- Excerpted records
*** Begin section ***
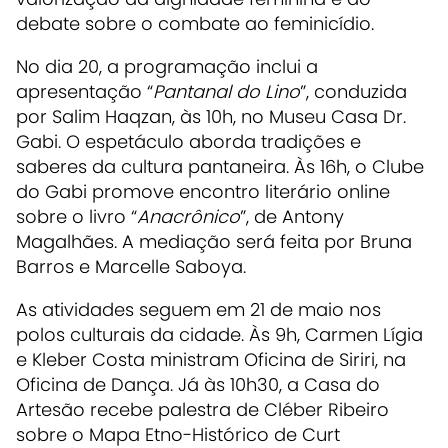
debate sobre o combate ao feminicídio.
No dia 20, a programação inclui a
apresentação “
Pantanal do Lino
”, conduzida
por Salim Haqzan, às 10h, no Museu Casa Dr.
Gabi. O espetáculo aborda tradições e
saberes da cultura pantaneira. Às 16h, o Clube
do Gabi promove encontro literário online
sobre o livro “
Anacrônico
”, de Antony
Magalhães. A mediação será feita por Bruna
Barros e Marcelle Saboya.
As atividades seguem em 21 de maio nos
polos culturais da cidade. Às 9h, Carmen Lígia
e Kleber Costa ministram Oficina de Siriri, na
Oficina de Dança. Já às 10h30, a Casa do
Artesão recebe palestra de Cléber Ribeiro
sobre o Mapa Etno-Histórico de Curt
*** End section ***
- Problem to work on
Please report how many lines of the entries above include "sobre". Only the number is wanted.

- Response box
3